Considering the existing financial constraints and the challenges faced by public sector employees, the interim report recommends a policy framework to restructure current salary structures and minimize public expenditure, while also proposing strategies to increase revenue. These proposals were aimed at reducing wage disparities and improving fiscal management.
Subsequently, on August 12, 2024, President Ranil Wickremesinghe, in his capacity as the Minister of Finance, Economic Stabilization, and National Policies, submitted a Cabinet paper titled “Interim Report of the Special Committee Appointed to Address Wage Disparities in the Public Service” (Cabinet Paper No. 24/1609/601/097).
After review and discussion by the Cabinet, policy approval was granted to implement the recommendations listed in paragraphs 3.1 to 3.18 of the interim report. These recommendations will also be included in the 2025 budget for implementation.
Key recommendations include:
- A monthly cost-of-living allowance of Rs. 25,000 to be paid to all government employees from 2025, with adjustments every three years.
- A 24% to 50%-60% increase in the minimum starting salary of public service employees, with the total gross salary, including the cost-of-living allowance, raised to Rs. 55,000. This adjustment will also be applied to other positions.
- Implementation of the new salary and allowance structure for all public institutions, excluding commercial state enterprises and banks.

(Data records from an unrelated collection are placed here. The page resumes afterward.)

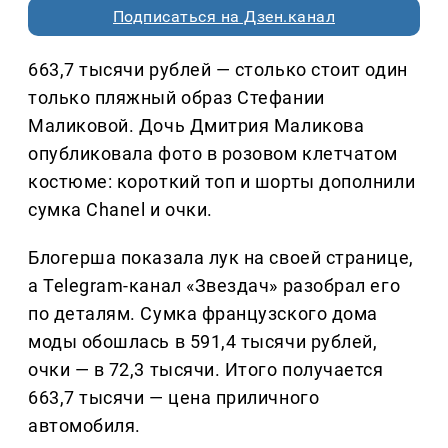
Подписаться на Дзен.канал
663,7 тысячи рублей — столько стоит один
только пляжный образ Стефании
Маликовой. Дочь Дмитрия Маликова
опубликовала фото в розовом клетчатом
костюме: короткий топ и шорты дополнили
сумка Chanel и очки.
Блогерша показала лук на своей странице,
а Telegram-канал «Звездач» разобрал его
по деталям. Сумка французского дома
моды обошлась в 591,4 тысячи рублей,
очки — в 72,3 тысячи. Итого получается
663,7 тысячи — цена приличного
автомобиля.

- Revising the pensions of retired public servants who retired before 2020 to eliminate any disparities.
- From January 2025, retirees will receive a cost-of-living allowance amounting to 50% of the allowance provided to active government employees.
- The proposed salary structure will be implemented starting January 1, 2025, in phases, taking into account the country’s financial situation.
The final report of the special committee was submitted to the President on September 3, 2024. It includes recommendations on state employee classification, allowances, pension discrepancies, and other matters, which are set to be implemented from January 1, 2025. Policy approval has been granted to incorporate these recommendations into the 2025 budget proposals.